By Lisa Dempsey
Fish Tacos are a household favorite with my family, especially when we add my secret sauce. The sauce you add to a meal can make or break a recipe, and everyone has their favorites. Restaurants have made it a big deal to have unique proprietary sauce flavors. Maybe you are a Ranch Dressing fan, honey mustard hound, or spicy ketchup buff. I have a secret recipe that I’m going to share with you that I use on my Fish Tacos and Taco Salads.
I love to cook for a crowd. One of my favorite things about being a Girl Camper Guide is cooking and sharing a meal. Any taco makes a fabulous group meal. In fact, if you have been to one of my events where Taco Salad or Walking Tacos were on the menu, you may have already had a taste! Here is a photo of me cooking breakfast (migas breakfast tacos) one morning at my Pink It Out Event at Martin Dies Jr. State Park.
Gather Your Ingredients
First, start with a fresh white fish, and save your salmon for grilling. It should be something with a bit of texture; if it is too flaky, it will fall apart easily. My family went fishing over the holiday and returned with half a dozen redfish! Lucky me.
Next, depending on the vessel you use to fry the fish, you will need two to four cups of peanut oil or vegetable oil. Peanut Oil works better under high heat and doesn’t leave my fish greasy. In my Firedisc cooker, I used about three cups. Then, one package of fish fry. Although I did not use tempura batter or beer batter for this recipe, you can substitute it if it is your preference. Additionally, I use corn tortillas, but flour is fine if you prefer them with your fish tacos. You will also need one cup of milk and one egg to make an egg wash for the fish.
How to Cook the Fish
Start by heating your oil to about 350 degrees. If it is too hot, it will burn the outside and not cook the inside thoroughly.
Slice your fish into strips to fit into your tortilla when cooked.
Make your egg wash; beat the egg into a cup of milk.
In a separate bowl, pour your fish fry and season it with salt and some of your favorite spices.
In small batches: 1. Dip the fish in the egg wash. 2. Dredge the fish in the dry mix. 3. Next, place the fish in the hot oil. 4. Finally, turn the fish over one or two times while they cook.

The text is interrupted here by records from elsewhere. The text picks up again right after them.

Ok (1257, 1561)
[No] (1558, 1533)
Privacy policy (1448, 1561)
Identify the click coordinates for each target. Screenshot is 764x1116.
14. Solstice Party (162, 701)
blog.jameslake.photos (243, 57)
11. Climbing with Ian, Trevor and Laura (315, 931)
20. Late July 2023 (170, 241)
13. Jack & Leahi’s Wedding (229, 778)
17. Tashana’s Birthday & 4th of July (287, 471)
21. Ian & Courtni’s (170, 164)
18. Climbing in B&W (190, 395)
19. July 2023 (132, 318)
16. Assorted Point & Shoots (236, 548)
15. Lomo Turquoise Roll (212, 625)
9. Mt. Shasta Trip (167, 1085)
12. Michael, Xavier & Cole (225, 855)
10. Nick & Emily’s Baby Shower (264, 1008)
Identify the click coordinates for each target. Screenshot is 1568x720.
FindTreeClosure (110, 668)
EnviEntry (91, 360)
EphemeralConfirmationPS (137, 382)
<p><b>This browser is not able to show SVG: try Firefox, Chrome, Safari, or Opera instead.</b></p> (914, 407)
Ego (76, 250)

Overall, it should take about five minutes, depending on the size of the fish and how much you put into the pan at once. Place them on a plate lined with paper towels to drain any excess oil.
Dress Up Your Taco
We like to top our fish tacos with shredded cabbage, cilantro, sweet and spicy corn relish, and the secret sauce! You can add shredded cheese, lettuce, tomatoes, or different toppings you like.
Secret Sauce Recipe
1 Cup of Thousand Island Dressing – I prefer Ken’s Brand
1/3 Cup of Salsa – not PICO De Gallo – My favorite to use is On the Border brand. Despite not having any handy when I was cooking, I made it work with what we had in the refrigerator.
1 Tablespoon of Chili Powder – start with a Teaspoon and increase it to your liking.
If you want heat, add a couple of dashes of Cholula Hot Sauce. This recipe is easily doubled and will keep in an airtight container for a week in your refrigerator.